═══ INFORMATION GIVEN

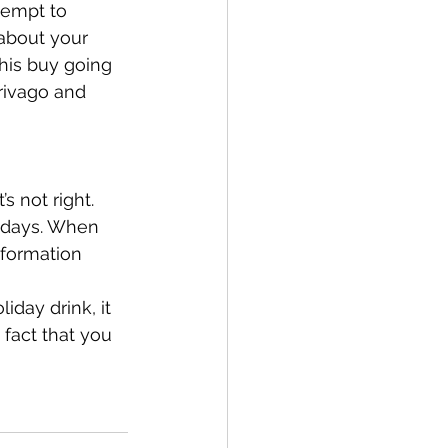
tempt to 
 about your 
his buy going 
Trivago and 
s not right. 
idays. When 
formation 
iday drink, it 
 fact that you 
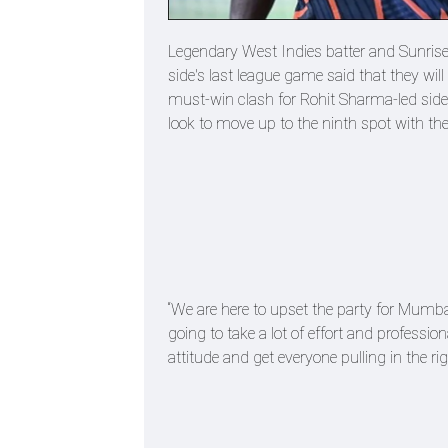
Legendary West Indies batter and Sunris
side's last league game said that they wil
must-win clash for Rohit Sharma-led sid
look to move up to the ninth spot with the
“We are here to upset the party for Mumbai,
going to take a lot of effort and professi
attitude and get everyone pulling in the ri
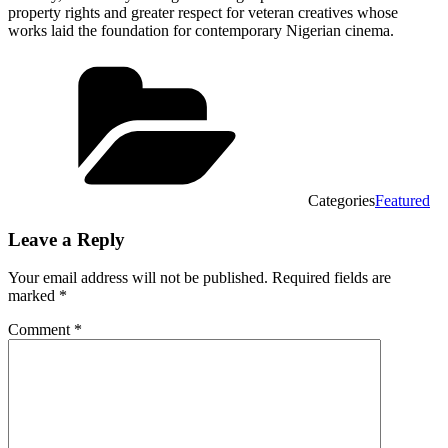
property rights and greater respect for veteran creatives whose
works laid the foundation for contemporary Nigerian cinema.
Categories
Featured
Leave a Reply
Your email address will not be published.
Required fields are
marked
*
Comment
*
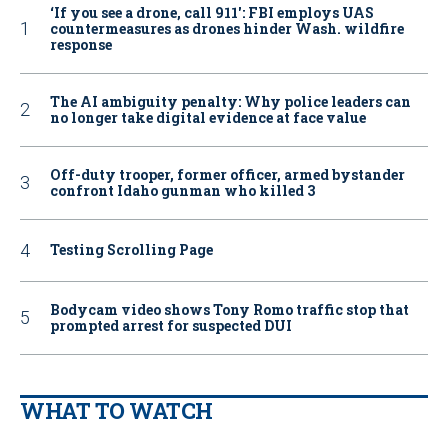
‘If you see a drone, call 911': FBI employs UAS
countermeasures as drones hinder Wash. wildfire
response
The AI ambiguity penalty: Why police leaders can
no longer take digital evidence at face value
Off-duty trooper, former officer, armed bystander
confront Idaho gunman who killed 3
Testing Scrolling Page
Bodycam video shows Tony Romo traffic stop that
prompted arrest for suspected DUI
WHAT TO WATCH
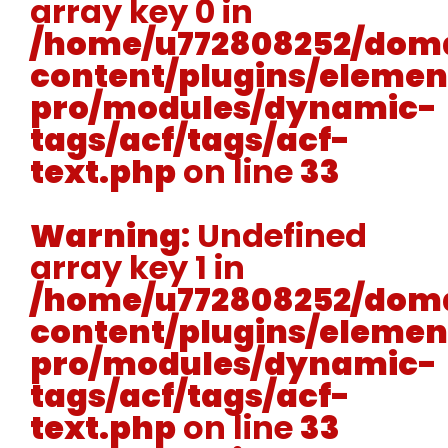
array key 0 in
/home/u772808252/doma
content/plugins/elemen
pro/modules/dynamic-
tags/acf/tags/acf-
text.php
on line
33
Warning
: Undefined
array key 1 in
/home/u772808252/doma
content/plugins/elemen
pro/modules/dynamic-
tags/acf/tags/acf-
text.php
on line
33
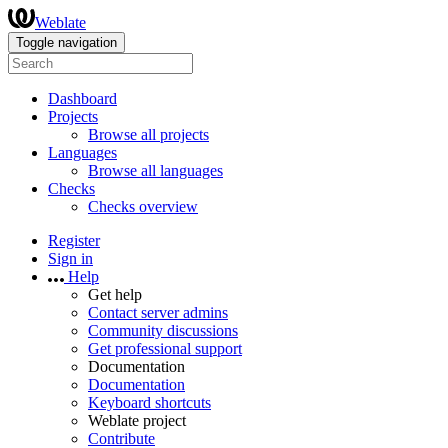
Weblate
Toggle navigation
Dashboard
Projects
Browse all projects
Languages
Browse all languages
Checks
Checks overview
Register
Sign in
Help
Get help
Contact server admins
Community discussions
Get professional support
Documentation
Documentation
Keyboard shortcuts
Weblate project
Contribute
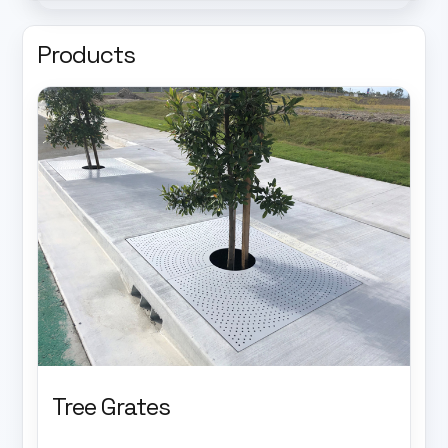
Products
Tree Grates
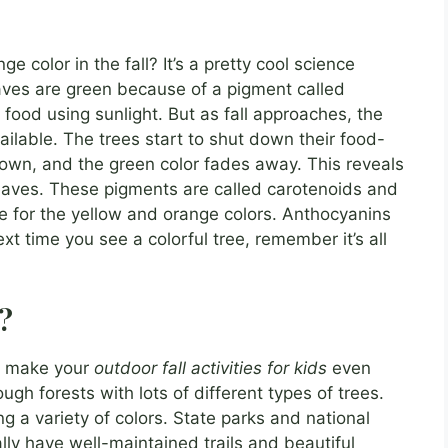
color in the fall? It’s a pretty cool science
aves are green because of a pigment called
 food using sunlight. But as fall approaches, the
vailable. The trees start to shut down their food-
own, and the green color fades away. This reveals
leaves. These pigments are called carotenoids and
e for the yellow and orange colors. Anthocyanins
xt time you see a colorful tree, remember it’s all
s?
an make your
outdoor fall activities for kids
even
ough forests with lots of different types of trees.
ng a variety of colors. State parks and national
lly have well-maintained trails and beautiful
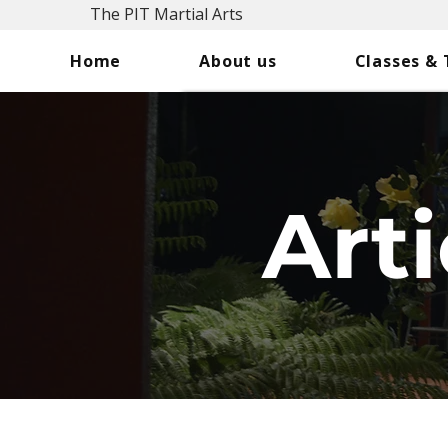
The PIT Martial Arts
Home
About us
Classes &
Arti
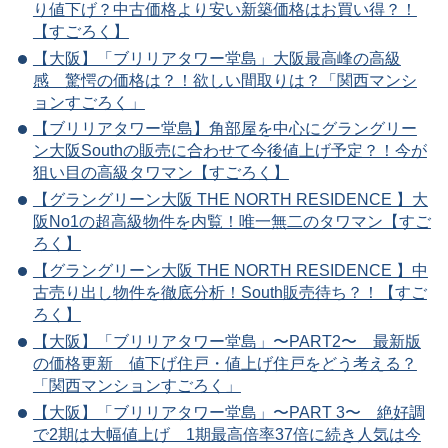
り値下げ？中古価格より安い新築価格はお買い得？！
【すごろく】
【大阪】「ブリリアタワー堂島」大阪最高峰の高級
感 驚愕の価格は？！欲しい間取りは？「関西マンシ
ョンすごろく」
【ブリリアタワー堂島】角部屋を中心にグラングリー
ン大阪Southの販売に合わせて今後値上げ予定？！今が
狙い目の高級タワマン【すごろく】
【グラングリーン大阪 THE NORTH RESIDENCE 】大
阪No1の超高級物件を内覧！唯一無二のタワマン【すご
ろく】
【グラングリーン大阪 THE NORTH RESIDENCE 】中
古売り出し物件を徹底分析！South販売待ち？！【すご
ろく】
【大阪】「ブリリアタワー堂島」〜PART2〜 最新版
の価格更新 値下げ住戸・値上げ住戸をどう考える？
「関西マンションすごろく」
【大阪】「ブリリアタワー堂島」〜PART 3〜 絶好調
で2期は大幅値上げ 1期最高倍率37倍に続き人気は今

══════

TASK STATEMENT:
Give again the stretch of the entries above that begins at the line with "look to move up to the ninth spot with the" and ends at the line with "FBI employs UAS", word for word, with no pictures.

EXERCISE RESULT:
look to move up to the ninth spot with the
“We are here to upset the party for Mumbai,
going to take a lot of effort and professi
attitude and get everyone pulling in the ri
property rights and greater respect for veteran creatives whose
works laid the foundation for contemporary Nigerian cinema.
Categories
Featured
Leave a Reply
Your email address will not be published.
Required fields are
marked
*
Comment
*
‘If you see a drone, call 911': FBI employs UAS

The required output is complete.